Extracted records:
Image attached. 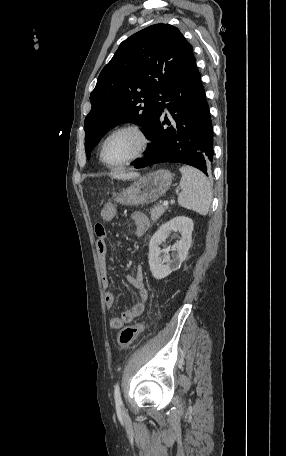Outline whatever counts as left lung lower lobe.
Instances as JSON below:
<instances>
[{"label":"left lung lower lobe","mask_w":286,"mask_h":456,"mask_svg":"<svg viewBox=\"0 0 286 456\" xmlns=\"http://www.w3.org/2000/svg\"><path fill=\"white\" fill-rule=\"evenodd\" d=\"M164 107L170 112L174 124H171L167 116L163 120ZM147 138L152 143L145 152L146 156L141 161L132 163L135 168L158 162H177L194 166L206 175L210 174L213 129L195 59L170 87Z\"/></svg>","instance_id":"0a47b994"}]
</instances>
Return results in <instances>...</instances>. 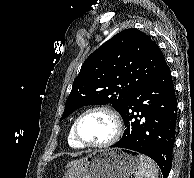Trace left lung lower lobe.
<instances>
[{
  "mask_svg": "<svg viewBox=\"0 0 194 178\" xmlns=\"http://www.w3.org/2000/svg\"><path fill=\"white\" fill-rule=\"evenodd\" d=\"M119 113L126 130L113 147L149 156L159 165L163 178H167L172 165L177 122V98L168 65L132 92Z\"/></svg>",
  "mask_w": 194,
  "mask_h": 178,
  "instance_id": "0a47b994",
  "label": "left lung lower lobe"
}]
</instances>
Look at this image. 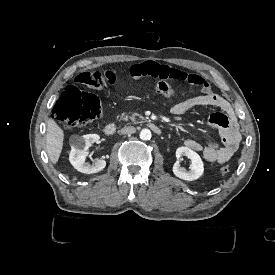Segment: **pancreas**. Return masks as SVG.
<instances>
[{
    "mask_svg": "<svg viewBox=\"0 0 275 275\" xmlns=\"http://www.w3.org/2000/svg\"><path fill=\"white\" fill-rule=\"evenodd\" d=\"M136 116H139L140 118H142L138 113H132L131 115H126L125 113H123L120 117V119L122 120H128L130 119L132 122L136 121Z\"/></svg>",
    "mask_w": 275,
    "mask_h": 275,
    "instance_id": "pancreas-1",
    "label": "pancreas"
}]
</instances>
==
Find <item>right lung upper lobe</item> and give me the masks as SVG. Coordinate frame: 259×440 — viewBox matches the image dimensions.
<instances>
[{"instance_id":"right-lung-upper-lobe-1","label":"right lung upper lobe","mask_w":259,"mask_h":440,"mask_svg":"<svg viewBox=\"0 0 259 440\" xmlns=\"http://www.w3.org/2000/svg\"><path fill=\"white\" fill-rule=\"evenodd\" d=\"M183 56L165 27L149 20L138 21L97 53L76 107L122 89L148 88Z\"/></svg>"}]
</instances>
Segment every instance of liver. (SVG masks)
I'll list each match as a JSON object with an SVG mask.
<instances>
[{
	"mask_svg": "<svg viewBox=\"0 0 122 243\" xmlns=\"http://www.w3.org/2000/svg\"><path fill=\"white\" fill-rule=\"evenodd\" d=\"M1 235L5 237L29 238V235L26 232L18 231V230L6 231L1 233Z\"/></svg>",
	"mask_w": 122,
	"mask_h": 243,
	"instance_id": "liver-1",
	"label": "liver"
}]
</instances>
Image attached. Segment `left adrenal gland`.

▸ **Exercise objective**
Using the data above, reproduce exactly the lines from the line that contains "Find <item>right lung" through the line that contains "Image attached. Segment", including both.

▸ **Reply**
Find <item>right lung upper lobe</item> and give me the masks as SVG. Coordinate frame: 259×440 — viewBox matches the image dimensions.
<instances>
[{"instance_id":"right-lung-upper-lobe-1","label":"right lung upper lobe","mask_w":259,"mask_h":440,"mask_svg":"<svg viewBox=\"0 0 259 440\" xmlns=\"http://www.w3.org/2000/svg\"><path fill=\"white\" fill-rule=\"evenodd\" d=\"M183 56L165 27L149 20L138 21L97 53L76 107L122 89L148 88Z\"/></svg>"}]
</instances>
Segment every instance of liver. (SVG masks)
I'll list each match as a JSON object with an SVG mask.
<instances>
[{
	"mask_svg": "<svg viewBox=\"0 0 122 243\" xmlns=\"http://www.w3.org/2000/svg\"><path fill=\"white\" fill-rule=\"evenodd\" d=\"M1 235L5 237L29 238V235L26 232L18 231V230L6 231L1 233Z\"/></svg>",
	"mask_w": 122,
	"mask_h": 243,
	"instance_id": "liver-1",
	"label": "liver"
}]
</instances>
Image attached. Segment `left adrenal gland`.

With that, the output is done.